Adhere to the "Two Musts"
At the Second Plenary Session of the Seventh Central Committee of the Communist Party of China, Mao Zedong put forward the conclusion that: "Our comrades must be taught to remain modest, prudent and free from arrogance and rashness in their style of work."
“We should imbue the Party members with lofty ideals of communism.” That is why Mao Zedong said at the Second Plenary Session of the Seventh Central Committee of the CPC: "To win countrywide victory is only the first step in a long march of thousands kilometres. Even if this step is worthy of pride, it is comparatively tiny; what will be more worthy of pride is yet to come. After several decades, the victory of the Chinese people's democratic revolution, viewed in retrospect, will seem like only a brief prologue to a long drama. A drama begins with a prologue, but the prologue is not the climax. The Chinese revolution is great, but the road after the revolution will be longer, the work greater and more arduous. ”
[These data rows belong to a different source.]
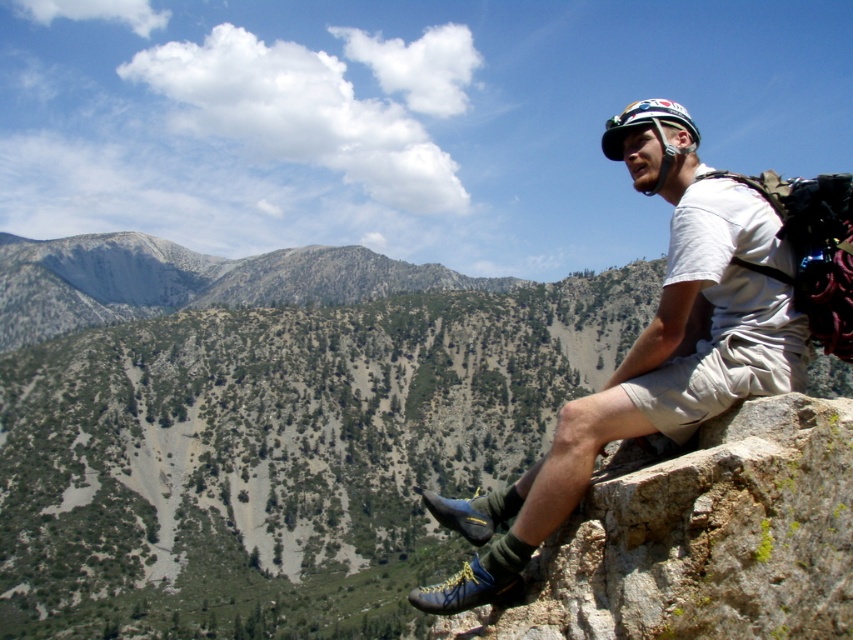 Question: From the image, what is the correct spatial relationship of brown rough rock at lower right in relation to matte white helmet at upper right?

Choices:
 (A) below
 (B) above

Answer: (B)

Question: Which of the following is the closest to the observer?

Choices:
 (A) brown rough rock at lower right
 (B) matte white helmet at upper right

Answer: (A)

Question: Which object is farther from the camera taking this photo?

Choices:
 (A) matte white helmet at upper right
 (B) brown rough rock at lower right

Answer: (A)

Question: Can you confirm if brown rough rock at lower right is positioned to the right of matte white helmet at upper right?

Choices:
 (A) yes
 (B) no

Answer: (B)

Question: Observing the image, what is the correct spatial positioning of brown rough rock at lower right in reference to matte white helmet at upper right?

Choices:
 (A) below
 (B) above

Answer: (B) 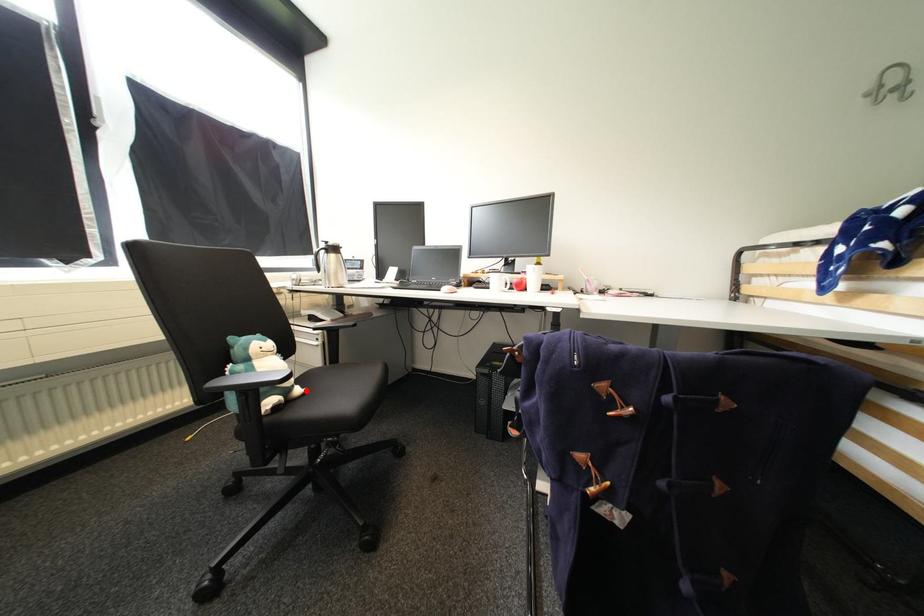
In the history, before the emergence of proletarian revolutionaries, when China’s dynasties were overthrown one after the other there were only few revolutionaries who did not succumb to corruption or degeneration after the victory and success of their undertakings. For us, the communists, this must not be the case. Because they have lofty social ideals, they should always be able to maintain their pure proletarian revolutionary quality, and do not follow the mistakes made by the revolutionaries of past Chinese dynasties after they achieved victory. It is based on this consideration that Mao Zedong warned the whole party: With victory, certain negative moods may grow within the Party—arrogance, the airs of a self-styled hero, inertia and unwillingness to make progress, love of pleasure and distaste for continued hard living. With victory, the people will be grateful to us and the bourgeoisie will come forward to flatter us. At the Second Plenary Session of the Seventh Central Committee of the Communist Party of China, he warned: "The comrades must be taught to remain modest, prudent and free from arrogance and rashness in their style of work. The comrades must be taught to preserve the style of plain living and hard struggle.” After the meeting, in March 1949, the Central Committee of the Communist Party of China left Xibaipo and moved to Beijing. Mao Zedong once compared this trip to "rushing to Beijing for a new exam" and said that "we must do well in this exam of becoming the ruling party.”
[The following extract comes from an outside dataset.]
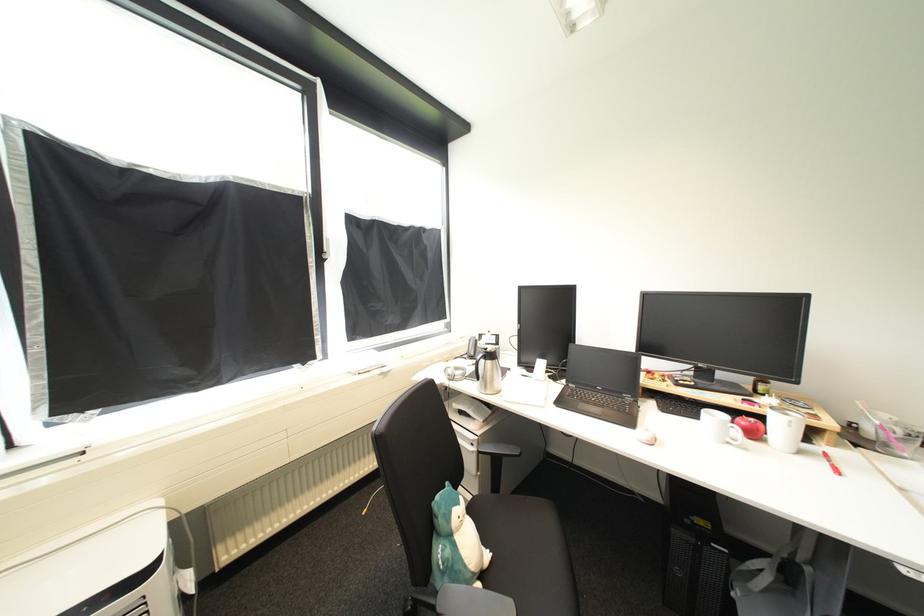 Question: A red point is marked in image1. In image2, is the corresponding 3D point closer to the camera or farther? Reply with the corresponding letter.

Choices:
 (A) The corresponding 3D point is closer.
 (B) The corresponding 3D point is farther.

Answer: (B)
The idea of "two musts" is a profound and prudent reflection on the perpetual need to make progress and the need to maintain the purity of the victorious working class political parties. It answers the question of how to achieve long-term social stability and solidarity and have a good governance and a united people and the question of how to respond to the risk of shrinking public support, if a party is a ruling party for a long period of time. And, Mao Zedong’s “ideas of forging close ties with the masses” is also profound. He answered a political activist who doubted about the degeneration of the Party after its rule began: We have found a new path; we can break free of the past historical cycle. The path is called democracy. As long as the people have oversight of the government then government will not slacken in its efforts, which also has a long-term warning value for the Party. The idea of "two musts" gives a scientific answer to the issue of good governance for the interests of the people, and the protection of the party and the people's regime.